Over the course of spring training, the competition for the St. Louis Cardinals’ 5th starter is going to be one of the few position battles that the team has. Unlike in years past, Carlos Martinez isn’t automatically being penciled in as a starter.

With Jack Flaherty, Kwang Hyun Kim, Adam Wainwright, and Miles Mikolas taking up the first four spots, there are a lot of names that will be competing for the final opening. Among that group is going to be Alex Reyes.

Reyes, now 26, has had his story chronicled many times. From the pre-debut hype to the electric first season to the years of injury after, fans know his story.

In 2020, Reyes put together the first consistent season that he has had since 2016. While it was over just 19.2 innings after recovering from COVID-19, Reyes had a 3.20 ERA and struck out 27 batters. He still has the electric stuff and high-octane fastball that made him a top prospect. However, 2020’s sample size also reminded fans of Reyes’ control issues as he walked 14 batters.

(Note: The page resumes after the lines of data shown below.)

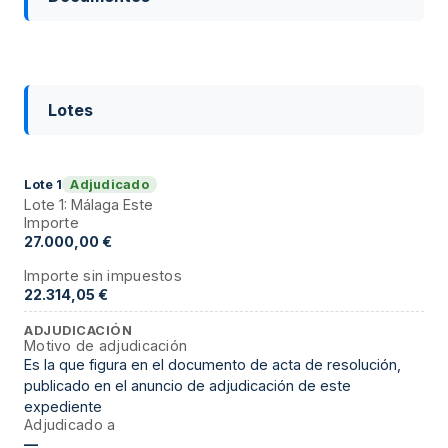
Lotes
Adjudicado
Lote
1
Lote 1: Málaga Este
Importe
27.000,00 €
Importe sin impuestos
22.314,05 €
ADJUDICACIÓN
Motivo de adjudicación
Es la que figura en el documento de acta de resolución,
publicado en el anuncio de adjudicación de este
expediente
Adjudicado a
—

When it comes to the 5th starter battle, Carlos Martinez has the upper hand due to his experience in the role and a stellar showing in winter ball. Assuming he wins the spot, what role does Reyes fit best in afterward?

To me, it would be very interesting to see Reyes be a guy who throws 2-3 innings in most of his appearances.

Using the word “long man” to describe my idea of this role isn’t incorrect, but it is less dignified. There is a chance that starters struggle to go deep into games this year because of the light workload last year. If starters are routinely going 5.0 innings, Reyes could be a 2-3 inning threat that can still throw in competitive games.

Long relievers are usually saved for games that are already lost or when starters just go a couple of innings. Reyes doesn’t fit that role.

One of the biggest bashes against Reyes is his control and for good reason. He’s averaged a 5.6 BB/9 over his career. As a starter, walking that many batters quickly leads to high pitch counts and early exits from games. As a closer/late-inning reliever, walking batters can let a game get out of hand.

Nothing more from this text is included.